Daniel nods, realizing that he has no idea how long it's been since Jack sat beside the bed to witness his death. Days? Months? Only hours? Sensors parse Jack's breath, which is shallow and hot, sour with fatigue and hunger. "Why?"

Jack looks at him like he's crazy. "Why?"

"Bury the gate. That's what you told the first set, the first duplicates. You didn't send a team. You didn't send anything. What's changed?"

"Well, for one thing, back then you were just a geek. Now you're a galactic hero. Gave the pointy-heads at Area 51 the leverage they needed to get their hands on this stuff." An aborted gesture tells Daniel what "this stuff" is. Jack's expression challenges him to argue that logic and it's all business and politics. But the pulse is fluttering in his neck, too fast. He takes another step back.

Daniel follows. "It's nice to know I'm so highly regarded."

Tilting his head, Daniel leans closer, so that his mouth hovers there, over that throbbing in Jack's neck, where the tendon jumps as Jack tenses for flight. Jack doesn't run. Instead, he gasps, barely audible even to Daniel's acute hearing. Pain response. Systems stressed beyond capacity. Jack, strung motionless between staying and going. Daniel's own heart should be thudding now. But he hasn't got one and that's why Daniel's lips don't touch Jack's skin. Because the breath that he lets out slowly isn't really breath; it's just nostalgia for a different kind of machine. Jack stands still now because of someone else, and the low sound he makes--anguish that will never resolve into words--is for someone else, someone this Daniel simulates well enough to keep Jack pinned here if he wants to.

Taking Daniel to the threshold, Jack sat by the bed, waiting to fall.

This Daniel will live ten thousand years. That's too long for Jack to have to wait, suspended between denial and yearning.

So, Daniel straightens and gives Jack his most earnest look. "Go home, Jack," he says.

"I can't." The whisper is the sound of wire snapping taut, hooks straining where they're anchored in bone. Daniel almost expects to see blood on Jack's lips.
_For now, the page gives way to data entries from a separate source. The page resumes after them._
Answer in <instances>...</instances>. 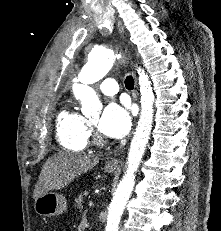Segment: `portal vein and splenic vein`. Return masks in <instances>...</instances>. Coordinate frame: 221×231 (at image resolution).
Returning <instances> with one entry per match:
<instances>
[{
  "label": "portal vein and splenic vein",
  "instance_id": "1",
  "mask_svg": "<svg viewBox=\"0 0 221 231\" xmlns=\"http://www.w3.org/2000/svg\"><path fill=\"white\" fill-rule=\"evenodd\" d=\"M88 204H89V206H92L93 205V201L89 200Z\"/></svg>",
  "mask_w": 221,
  "mask_h": 231
}]
</instances>
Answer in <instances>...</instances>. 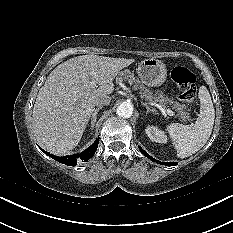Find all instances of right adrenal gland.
Masks as SVG:
<instances>
[{
	"label": "right adrenal gland",
	"mask_w": 233,
	"mask_h": 233,
	"mask_svg": "<svg viewBox=\"0 0 233 233\" xmlns=\"http://www.w3.org/2000/svg\"><path fill=\"white\" fill-rule=\"evenodd\" d=\"M102 109V106L98 107L97 109L94 110V112L92 113L90 119H91V122H90V125L91 127H94L95 125V122L97 120V114L98 112Z\"/></svg>",
	"instance_id": "2a0ac1e0"
}]
</instances>
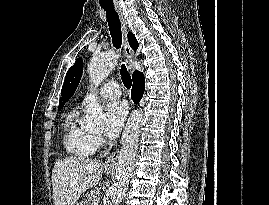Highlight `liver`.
Returning <instances> with one entry per match:
<instances>
[{
	"mask_svg": "<svg viewBox=\"0 0 269 205\" xmlns=\"http://www.w3.org/2000/svg\"><path fill=\"white\" fill-rule=\"evenodd\" d=\"M103 164L84 157H68L55 162L52 172L55 205H76L81 194L99 184Z\"/></svg>",
	"mask_w": 269,
	"mask_h": 205,
	"instance_id": "obj_1",
	"label": "liver"
}]
</instances>
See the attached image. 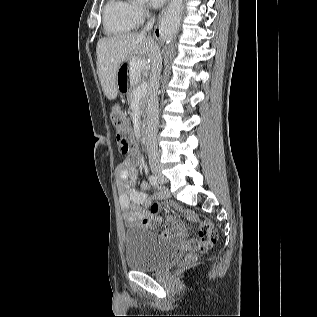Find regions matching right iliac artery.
<instances>
[{
    "mask_svg": "<svg viewBox=\"0 0 317 317\" xmlns=\"http://www.w3.org/2000/svg\"><path fill=\"white\" fill-rule=\"evenodd\" d=\"M149 181L152 185L157 186L158 185V179L156 176L154 175H150L149 176Z\"/></svg>",
    "mask_w": 317,
    "mask_h": 317,
    "instance_id": "1",
    "label": "right iliac artery"
}]
</instances>
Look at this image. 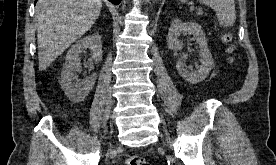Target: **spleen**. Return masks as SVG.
Segmentation results:
<instances>
[{
    "label": "spleen",
    "instance_id": "3e777b00",
    "mask_svg": "<svg viewBox=\"0 0 276 165\" xmlns=\"http://www.w3.org/2000/svg\"><path fill=\"white\" fill-rule=\"evenodd\" d=\"M185 3L187 0H180ZM205 5L211 7L217 15L219 25L232 26L236 20L234 0H202Z\"/></svg>",
    "mask_w": 276,
    "mask_h": 165
}]
</instances>
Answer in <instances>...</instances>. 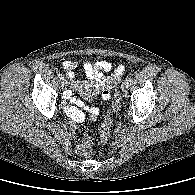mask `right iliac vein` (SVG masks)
I'll use <instances>...</instances> for the list:
<instances>
[{"label":"right iliac vein","instance_id":"right-iliac-vein-1","mask_svg":"<svg viewBox=\"0 0 195 195\" xmlns=\"http://www.w3.org/2000/svg\"><path fill=\"white\" fill-rule=\"evenodd\" d=\"M60 84H61L62 89H65V88H66V86H67V81H66V79H65L64 77H62V78L60 79Z\"/></svg>","mask_w":195,"mask_h":195}]
</instances>
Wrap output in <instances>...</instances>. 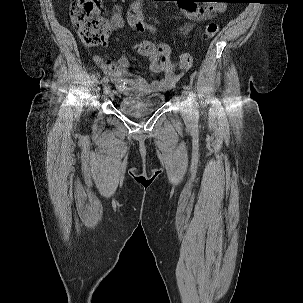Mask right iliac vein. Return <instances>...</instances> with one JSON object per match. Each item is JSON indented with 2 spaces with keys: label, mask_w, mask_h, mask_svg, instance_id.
I'll return each instance as SVG.
<instances>
[{
  "label": "right iliac vein",
  "mask_w": 303,
  "mask_h": 303,
  "mask_svg": "<svg viewBox=\"0 0 303 303\" xmlns=\"http://www.w3.org/2000/svg\"><path fill=\"white\" fill-rule=\"evenodd\" d=\"M103 90H104V93H108L110 91V85L108 83H106L104 86H103Z\"/></svg>",
  "instance_id": "63e3f726"
}]
</instances>
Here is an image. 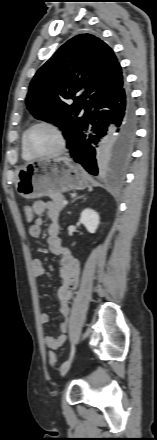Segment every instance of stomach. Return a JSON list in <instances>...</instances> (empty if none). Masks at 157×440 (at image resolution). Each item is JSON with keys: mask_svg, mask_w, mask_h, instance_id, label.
Listing matches in <instances>:
<instances>
[{"mask_svg": "<svg viewBox=\"0 0 157 440\" xmlns=\"http://www.w3.org/2000/svg\"><path fill=\"white\" fill-rule=\"evenodd\" d=\"M88 185L84 169L69 159H40L29 162L17 173L15 188L25 199L82 190Z\"/></svg>", "mask_w": 157, "mask_h": 440, "instance_id": "1", "label": "stomach"}]
</instances>
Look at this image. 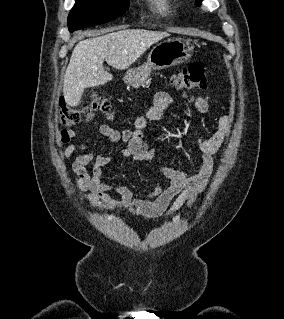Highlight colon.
Returning <instances> with one entry per match:
<instances>
[{
  "label": "colon",
  "instance_id": "obj_1",
  "mask_svg": "<svg viewBox=\"0 0 284 319\" xmlns=\"http://www.w3.org/2000/svg\"><path fill=\"white\" fill-rule=\"evenodd\" d=\"M171 83L178 89H205L207 81L205 77V66L201 62H193L190 65L178 70L171 77ZM96 112H111V106L107 99L101 96H94L87 105L77 109H63L59 119L63 126L69 128Z\"/></svg>",
  "mask_w": 284,
  "mask_h": 319
}]
</instances>
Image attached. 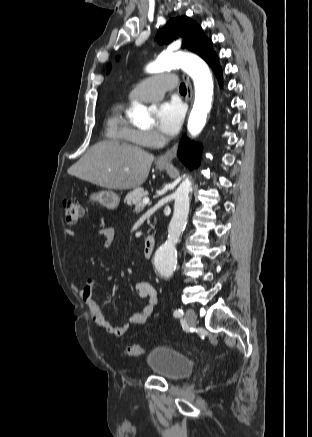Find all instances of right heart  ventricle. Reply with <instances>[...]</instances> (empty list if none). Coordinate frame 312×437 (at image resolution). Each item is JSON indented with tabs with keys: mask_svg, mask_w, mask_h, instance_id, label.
I'll list each match as a JSON object with an SVG mask.
<instances>
[{
	"mask_svg": "<svg viewBox=\"0 0 312 437\" xmlns=\"http://www.w3.org/2000/svg\"><path fill=\"white\" fill-rule=\"evenodd\" d=\"M107 136L117 143L135 146L145 145L141 131L136 129L124 116L122 105H116L106 121Z\"/></svg>",
	"mask_w": 312,
	"mask_h": 437,
	"instance_id": "1",
	"label": "right heart ventricle"
}]
</instances>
"Sure you can," Daniel says gently, and points over Jack's shoulder at the complex where the Stargate is waiting. "It's that way." He starts to push Jack away, palm in the middle of his chest, but he pauses. "Listen, when he comes back, don't fuck it up this time."
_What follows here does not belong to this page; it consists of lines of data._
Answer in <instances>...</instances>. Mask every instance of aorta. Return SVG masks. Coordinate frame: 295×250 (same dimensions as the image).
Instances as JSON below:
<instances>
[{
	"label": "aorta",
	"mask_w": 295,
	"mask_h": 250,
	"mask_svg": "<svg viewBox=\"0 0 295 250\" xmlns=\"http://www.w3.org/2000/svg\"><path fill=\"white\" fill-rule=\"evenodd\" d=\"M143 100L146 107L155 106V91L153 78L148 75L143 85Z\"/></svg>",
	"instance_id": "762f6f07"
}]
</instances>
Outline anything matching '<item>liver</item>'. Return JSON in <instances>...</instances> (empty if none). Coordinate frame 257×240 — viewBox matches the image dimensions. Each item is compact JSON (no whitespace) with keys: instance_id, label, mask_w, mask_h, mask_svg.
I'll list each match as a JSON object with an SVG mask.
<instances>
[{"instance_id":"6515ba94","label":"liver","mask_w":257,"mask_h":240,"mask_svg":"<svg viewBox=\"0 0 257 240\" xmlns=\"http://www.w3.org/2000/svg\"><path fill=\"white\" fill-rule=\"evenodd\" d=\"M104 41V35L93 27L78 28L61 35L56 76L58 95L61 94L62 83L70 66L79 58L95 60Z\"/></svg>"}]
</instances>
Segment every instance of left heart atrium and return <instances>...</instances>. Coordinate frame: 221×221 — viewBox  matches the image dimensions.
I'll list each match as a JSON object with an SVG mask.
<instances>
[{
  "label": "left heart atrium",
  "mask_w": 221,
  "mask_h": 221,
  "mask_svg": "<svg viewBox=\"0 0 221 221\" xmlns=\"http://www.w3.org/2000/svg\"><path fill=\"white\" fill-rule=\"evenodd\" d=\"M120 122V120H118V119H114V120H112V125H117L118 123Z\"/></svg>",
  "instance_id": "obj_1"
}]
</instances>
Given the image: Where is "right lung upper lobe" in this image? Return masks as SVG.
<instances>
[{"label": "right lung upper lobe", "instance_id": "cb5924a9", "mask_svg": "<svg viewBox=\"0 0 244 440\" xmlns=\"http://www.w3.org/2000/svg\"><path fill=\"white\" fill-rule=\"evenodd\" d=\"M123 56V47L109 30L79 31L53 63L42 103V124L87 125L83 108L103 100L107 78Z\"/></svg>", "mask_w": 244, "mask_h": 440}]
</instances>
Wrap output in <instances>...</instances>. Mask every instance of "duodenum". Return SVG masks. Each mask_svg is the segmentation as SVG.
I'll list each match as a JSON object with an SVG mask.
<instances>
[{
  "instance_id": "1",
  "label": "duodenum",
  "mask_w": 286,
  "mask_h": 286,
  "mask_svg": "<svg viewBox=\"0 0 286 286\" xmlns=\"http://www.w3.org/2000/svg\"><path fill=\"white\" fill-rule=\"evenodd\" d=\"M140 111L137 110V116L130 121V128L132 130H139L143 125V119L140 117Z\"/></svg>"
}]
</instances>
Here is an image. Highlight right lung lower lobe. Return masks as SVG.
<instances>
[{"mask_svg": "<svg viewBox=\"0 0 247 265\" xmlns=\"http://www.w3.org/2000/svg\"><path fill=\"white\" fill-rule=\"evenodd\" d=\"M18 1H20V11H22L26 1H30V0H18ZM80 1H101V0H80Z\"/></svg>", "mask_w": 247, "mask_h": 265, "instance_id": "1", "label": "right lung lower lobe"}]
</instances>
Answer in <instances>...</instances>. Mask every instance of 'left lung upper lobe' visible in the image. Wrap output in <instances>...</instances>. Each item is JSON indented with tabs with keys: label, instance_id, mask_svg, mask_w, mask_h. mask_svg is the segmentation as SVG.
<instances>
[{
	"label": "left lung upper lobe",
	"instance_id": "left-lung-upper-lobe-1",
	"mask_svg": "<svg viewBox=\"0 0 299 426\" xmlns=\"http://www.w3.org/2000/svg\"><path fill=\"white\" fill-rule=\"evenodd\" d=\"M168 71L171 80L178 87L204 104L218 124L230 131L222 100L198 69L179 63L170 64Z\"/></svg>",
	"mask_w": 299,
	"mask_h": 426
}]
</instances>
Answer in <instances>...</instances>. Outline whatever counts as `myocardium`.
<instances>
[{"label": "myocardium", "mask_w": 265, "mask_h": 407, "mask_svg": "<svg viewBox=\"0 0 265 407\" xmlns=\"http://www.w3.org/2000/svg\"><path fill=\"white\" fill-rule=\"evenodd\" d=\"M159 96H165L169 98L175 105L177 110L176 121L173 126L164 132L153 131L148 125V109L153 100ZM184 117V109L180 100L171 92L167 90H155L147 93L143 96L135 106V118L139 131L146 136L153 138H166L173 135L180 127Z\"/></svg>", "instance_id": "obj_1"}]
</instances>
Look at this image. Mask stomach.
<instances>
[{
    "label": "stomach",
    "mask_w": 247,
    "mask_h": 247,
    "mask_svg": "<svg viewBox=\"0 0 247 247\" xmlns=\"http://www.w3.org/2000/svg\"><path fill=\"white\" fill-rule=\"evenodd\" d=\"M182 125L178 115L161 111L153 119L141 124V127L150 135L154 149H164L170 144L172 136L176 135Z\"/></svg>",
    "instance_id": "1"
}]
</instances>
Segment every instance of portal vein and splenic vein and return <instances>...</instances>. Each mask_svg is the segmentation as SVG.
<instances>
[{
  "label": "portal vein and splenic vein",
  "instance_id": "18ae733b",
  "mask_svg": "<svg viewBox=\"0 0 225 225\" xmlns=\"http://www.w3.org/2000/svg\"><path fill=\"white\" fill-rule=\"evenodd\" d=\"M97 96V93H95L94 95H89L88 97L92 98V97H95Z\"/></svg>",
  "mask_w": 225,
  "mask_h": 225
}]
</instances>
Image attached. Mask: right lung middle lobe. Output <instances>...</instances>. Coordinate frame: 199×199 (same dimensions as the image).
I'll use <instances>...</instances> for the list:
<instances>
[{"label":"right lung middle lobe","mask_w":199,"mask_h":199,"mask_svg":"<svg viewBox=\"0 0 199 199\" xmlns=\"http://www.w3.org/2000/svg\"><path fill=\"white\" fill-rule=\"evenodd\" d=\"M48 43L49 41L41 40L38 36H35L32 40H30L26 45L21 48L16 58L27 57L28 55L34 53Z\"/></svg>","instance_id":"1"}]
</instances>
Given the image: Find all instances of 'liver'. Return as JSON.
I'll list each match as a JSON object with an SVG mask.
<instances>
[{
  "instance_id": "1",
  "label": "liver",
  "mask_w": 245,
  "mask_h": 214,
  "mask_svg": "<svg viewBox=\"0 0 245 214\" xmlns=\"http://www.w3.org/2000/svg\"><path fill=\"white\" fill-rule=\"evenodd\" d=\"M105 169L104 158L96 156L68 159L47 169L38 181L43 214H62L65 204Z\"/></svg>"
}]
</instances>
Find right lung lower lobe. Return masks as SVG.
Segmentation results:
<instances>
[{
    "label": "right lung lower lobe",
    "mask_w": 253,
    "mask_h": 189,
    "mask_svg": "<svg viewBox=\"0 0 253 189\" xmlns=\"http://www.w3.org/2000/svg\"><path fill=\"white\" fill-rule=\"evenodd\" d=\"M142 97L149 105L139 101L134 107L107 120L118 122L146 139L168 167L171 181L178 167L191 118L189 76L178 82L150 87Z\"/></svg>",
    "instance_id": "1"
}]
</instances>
In Jack's voice, grief lunges against a capstone of anger. "He's not coming back. He's got a whole universe--meaning of life stuff."

Daniel smiles. "Trust me on this one."

Then he turns and starts climbing. After a while, Jack shouts, "Daniel!" but Daniel keeps going, up through the echoes, toward the light. When he finally looks down, Jack is gone.

--the end--

The title is taken from Descartes and from Dylan Thomas's "Fern Hill."